Después del mediodía llegaron Marcos y Álvaro, que estaba completamente feliz por la terminación de la agonía del Papa, a quien odiaba tanto como yo, aunque no por las mismas razones. En primer término, para él había sido un error "histórico" la negativa vaticana a canonizar a la Difunta Correa: mientras se le negara ese honor, su sed de venganza correría como un mar desbocado entre nosotros. Otro tanto podía decir de la canonización de José María Escrivá de Balaguer, fundador del Opus Dei, esa "secta miserable", dijo Álvaro, cuyo único propósito es reprimir las fuerzas supraterrenales y/o someterlas a la racionalidad instrumental que la Iglesia habría adoptado desde hace siglos. Como me cuesta seguir a mi vecino cuando emprende estas líneas argumentales sobre las que no tengo nada que decir, preferí seguir las viscitudes del campeonato espontáneo de truco que se había armado en otro sector de la quinta y lo dejé charlando con unas amigas de S., todas ellas salidas de un colegio de monjas y por lo tanto mucho mejor dispuestas a discutir el más allá y sus avatares que yo (que fui educado en un estricto laicismo).
Cuando a la tarde anunciaron el deceso del Sumo Pontífice, destapamos una botella de champagne que reservábamos desde hace meses para la ocasión. La gente empezó a irse a otras fiestas (aparentemente hubo muchas el pasado fin de semana y todas por la misma razón). Marcos y Álvaro se quedaron hasta después de la cena. La conversación se volvió más íntima y obtuvimos detalles sobre el grado de parentesco que entre ellos había, el modo en que se encontraron en el vértigo de sus respectivas orfandades y la relación que ahora los une. No volví a verlos desde entonces, lo que en cierto punto es una suerte porque me permite poner al día la historia que los tiene por protagonistas.
Volvimos el domingo al mediodía a Buenos Aires porque S. tenía que terminar unos trabajos fotográficos para el lunes a primera hora.
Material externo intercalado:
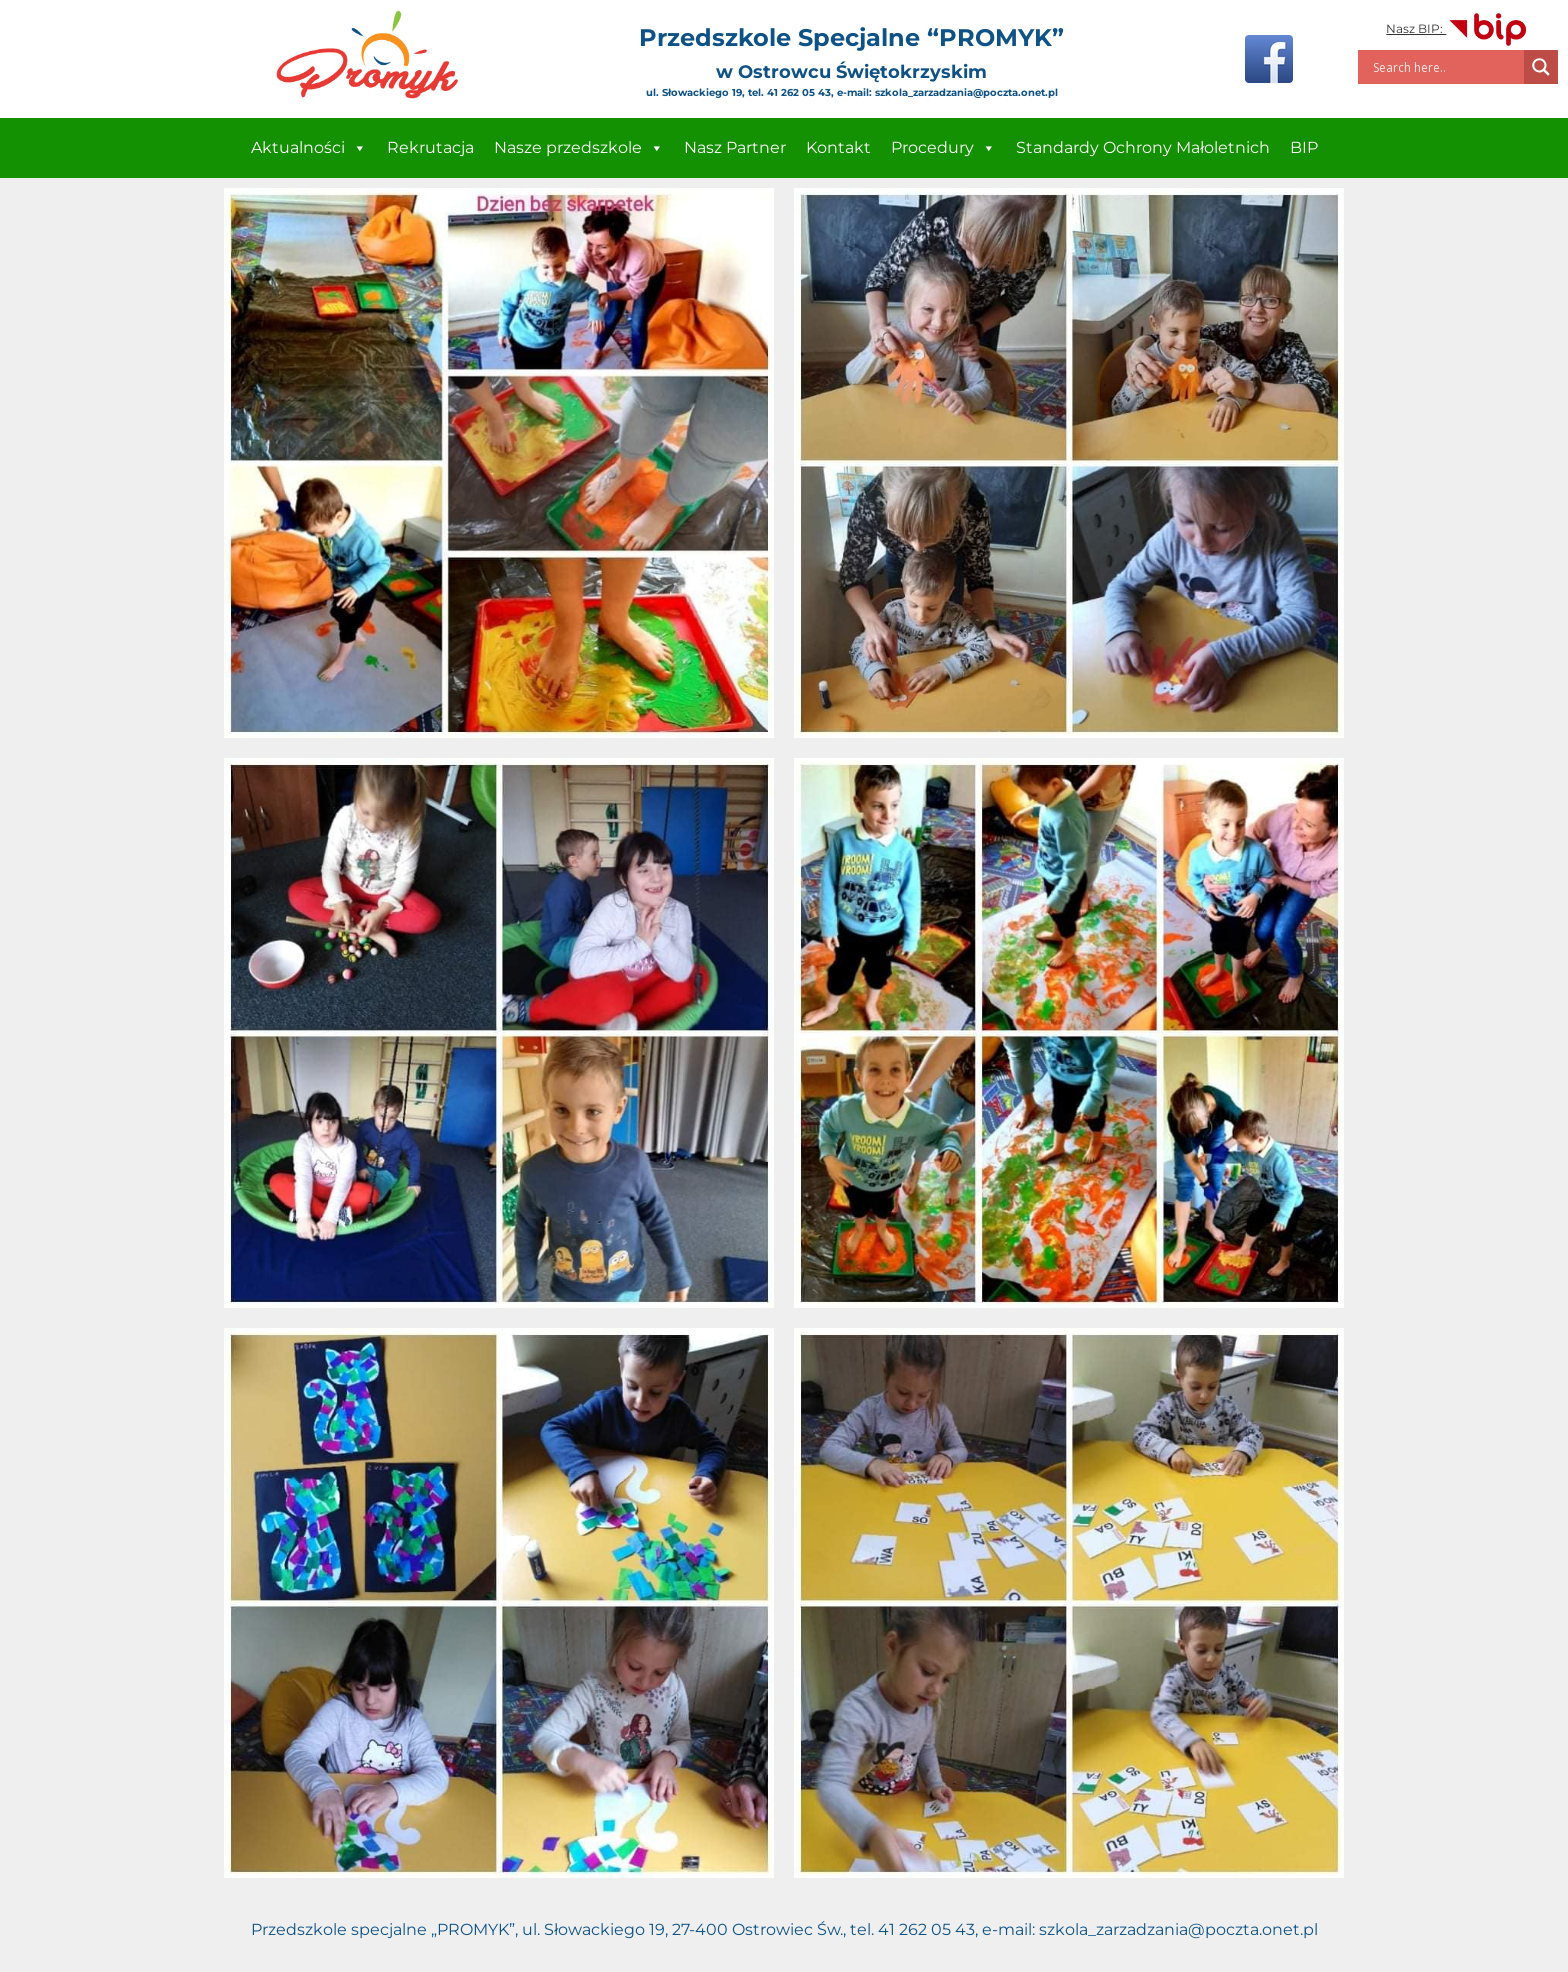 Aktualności (309, 148)
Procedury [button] (943, 148)
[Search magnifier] (1541, 67)
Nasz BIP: (1457, 28)
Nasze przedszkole (579, 148)
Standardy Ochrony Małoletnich (1143, 147)
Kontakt (838, 147)
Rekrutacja (430, 147)
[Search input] (1446, 67)
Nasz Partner (735, 147)
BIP (1304, 147) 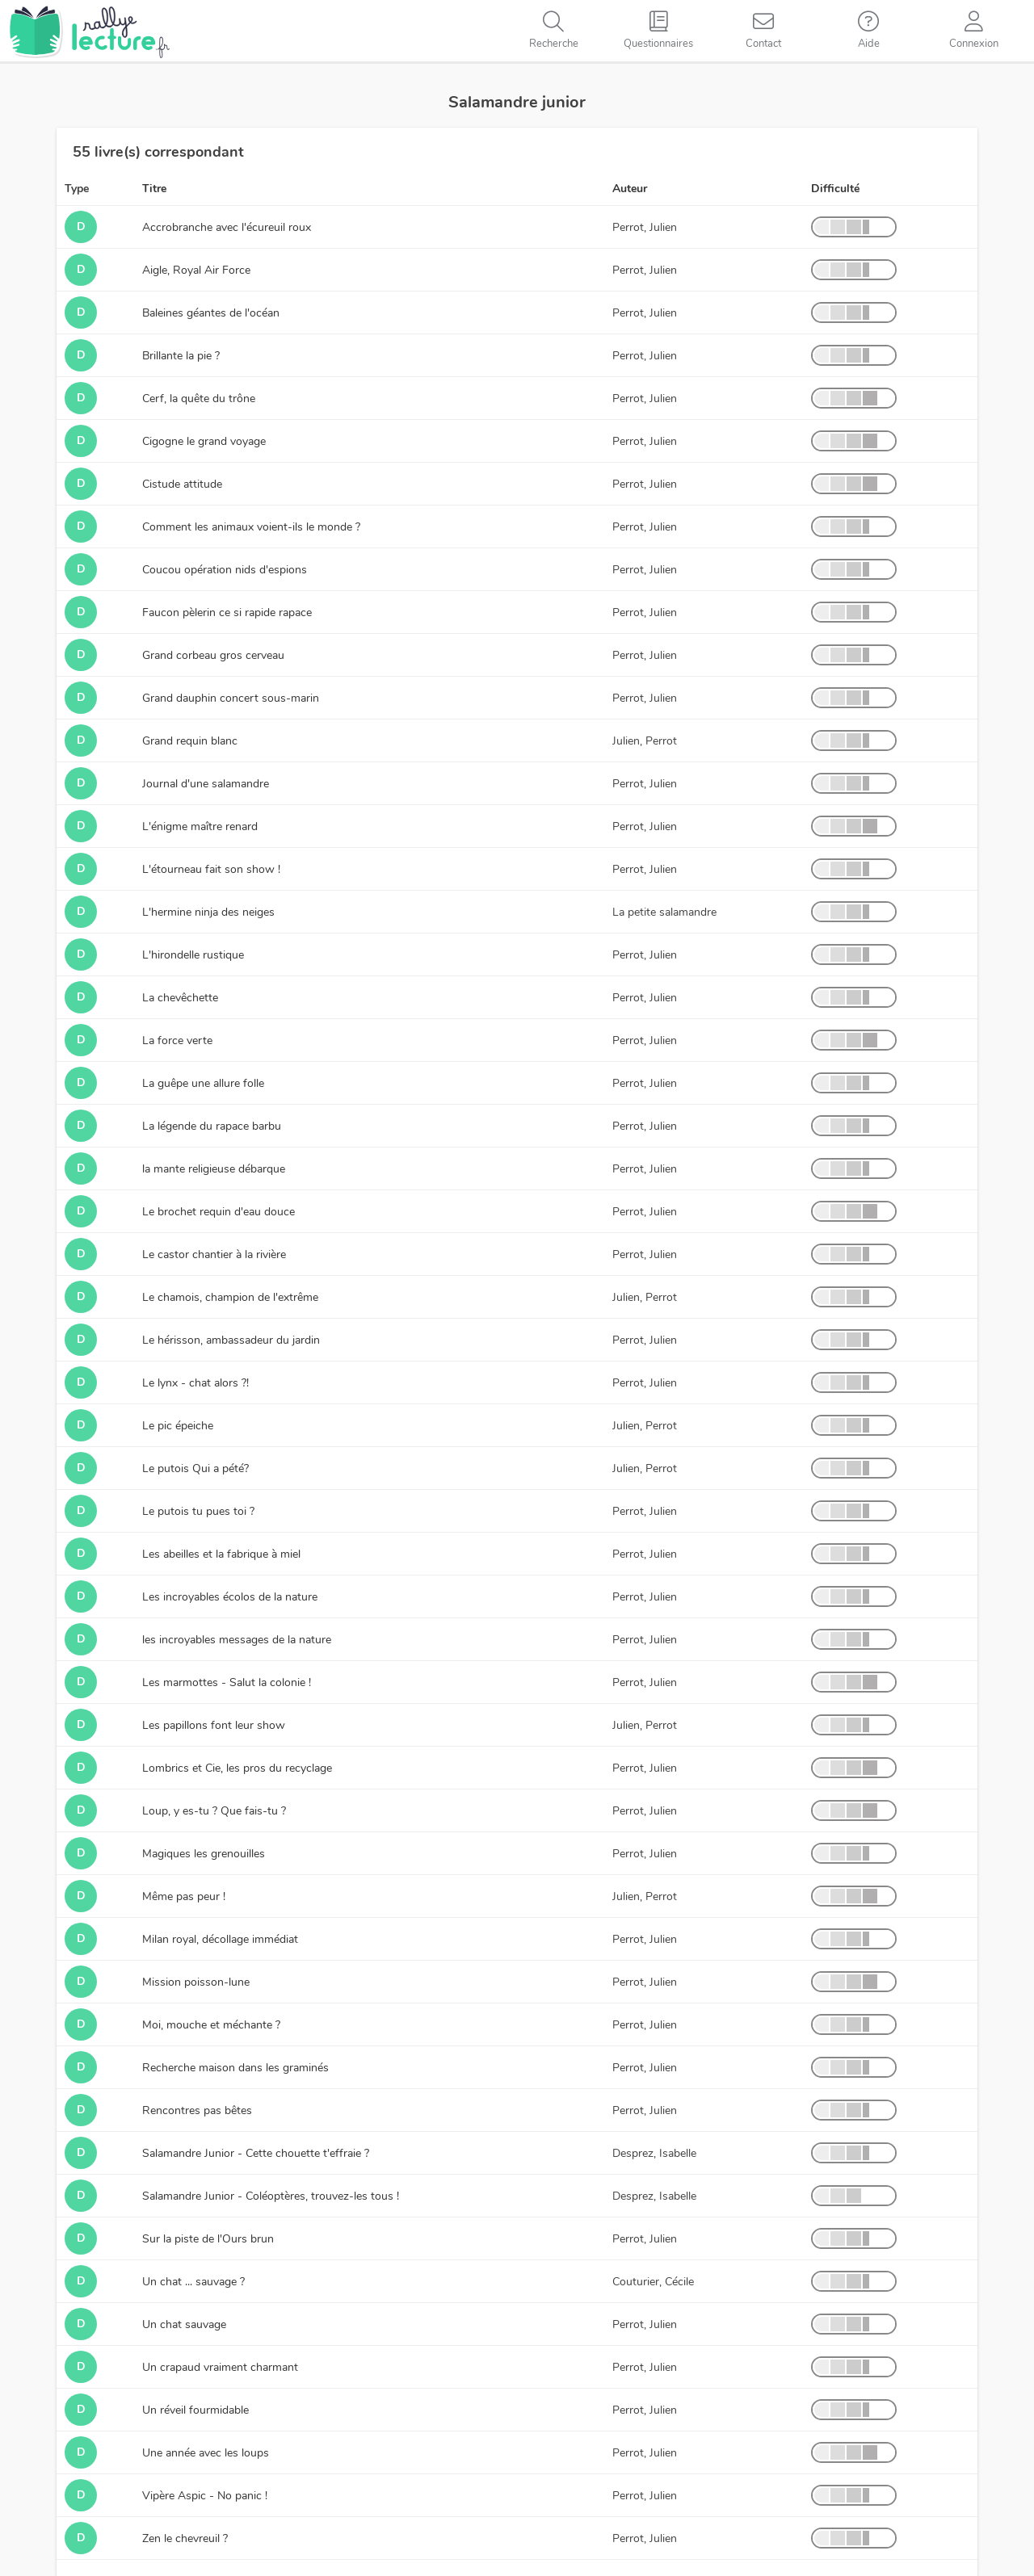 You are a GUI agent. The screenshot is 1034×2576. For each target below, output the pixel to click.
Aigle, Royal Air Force (196, 270)
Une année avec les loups (205, 2453)
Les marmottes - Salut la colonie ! (226, 1682)
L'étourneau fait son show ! (211, 869)
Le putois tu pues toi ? (198, 1511)
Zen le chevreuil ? (185, 2538)
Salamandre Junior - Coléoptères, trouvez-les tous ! (270, 2196)
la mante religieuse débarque (213, 1169)
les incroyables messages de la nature (236, 1639)
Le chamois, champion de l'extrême (230, 1297)
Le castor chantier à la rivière (214, 1254)
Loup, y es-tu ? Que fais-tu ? (214, 1811)
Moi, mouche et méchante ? (211, 2025)
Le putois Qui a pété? (195, 1468)
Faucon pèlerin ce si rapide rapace (227, 612)
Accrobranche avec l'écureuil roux (226, 227)
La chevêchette (180, 997)
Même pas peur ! (183, 1896)
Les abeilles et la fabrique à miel (221, 1554)
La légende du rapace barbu (211, 1126)
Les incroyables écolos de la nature (229, 1597)
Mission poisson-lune (196, 1982)
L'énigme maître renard (200, 826)
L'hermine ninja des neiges (208, 912)
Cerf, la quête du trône (198, 398)
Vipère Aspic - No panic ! (204, 2495)
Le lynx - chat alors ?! (195, 1383)
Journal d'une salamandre (205, 783)
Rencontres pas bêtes (197, 2110)
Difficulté (835, 188)
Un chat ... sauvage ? (193, 2281)
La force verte (177, 1040)
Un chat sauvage (184, 2324)
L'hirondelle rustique (193, 955)
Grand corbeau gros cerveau (213, 655)
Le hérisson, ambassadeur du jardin (231, 1340)
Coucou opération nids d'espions (224, 569)
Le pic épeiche (177, 1425)
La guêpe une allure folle (203, 1083)
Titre (154, 188)
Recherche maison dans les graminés (235, 2067)
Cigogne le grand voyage (204, 441)
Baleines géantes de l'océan (211, 313)
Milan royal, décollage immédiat (220, 1939)
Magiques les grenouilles (203, 1853)
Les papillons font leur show (213, 1725)
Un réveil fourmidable (195, 2410)
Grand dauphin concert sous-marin (230, 698)
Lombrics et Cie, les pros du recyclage (237, 1768)
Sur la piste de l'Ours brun (208, 2239)
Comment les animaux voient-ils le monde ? (251, 527)
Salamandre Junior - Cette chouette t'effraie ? (255, 2153)
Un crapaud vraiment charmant (220, 2367)
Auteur (629, 188)
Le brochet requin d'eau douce (218, 1211)
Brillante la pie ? (181, 355)
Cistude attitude (182, 484)
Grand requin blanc (189, 741) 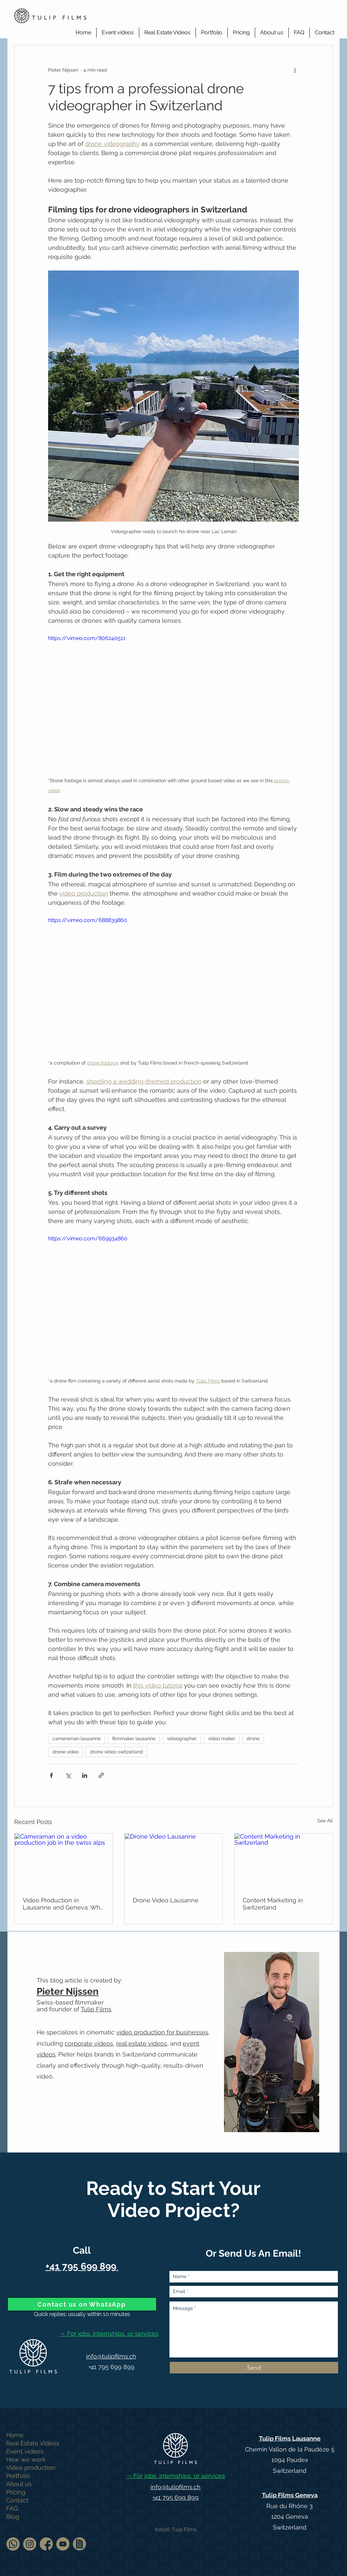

Yo me sumergí en Internet para cotejar algunos datos de los muchos que había anotado en mi libreta. Después vimos por televisión la macabra transacción que había realizado el Vaticano para exhibir el cadáver del momento durante una semana. Y escuchamos el reclamo de Polonia: ellos quieren que, al menos, les manden el corazón para conservarlo como reliquia en la catedral de Cracovia.
Seguramente el cónclave de purpurados, entre otras cuestiones, se encargará de tasar las diferentes vísceras del cadáver de Wojtyla para ver a dónde van a parar. No me extrañaría que alguna de ellas apareciera, en cualquier momento, en ebay.